▶ [Raw data]:
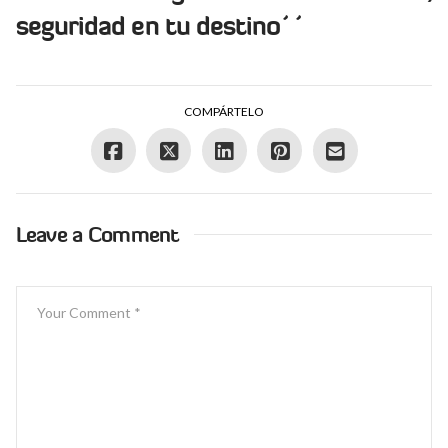
seguridad en tu destino´´
COMPÁRTELO
Leave a Comment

▶ [Work request]:
With images omitted, output the data exactly as given.

▶ [Answer to this problem]:
seguridad en tu destino´´
COMPÁRTELO
Leave a Comment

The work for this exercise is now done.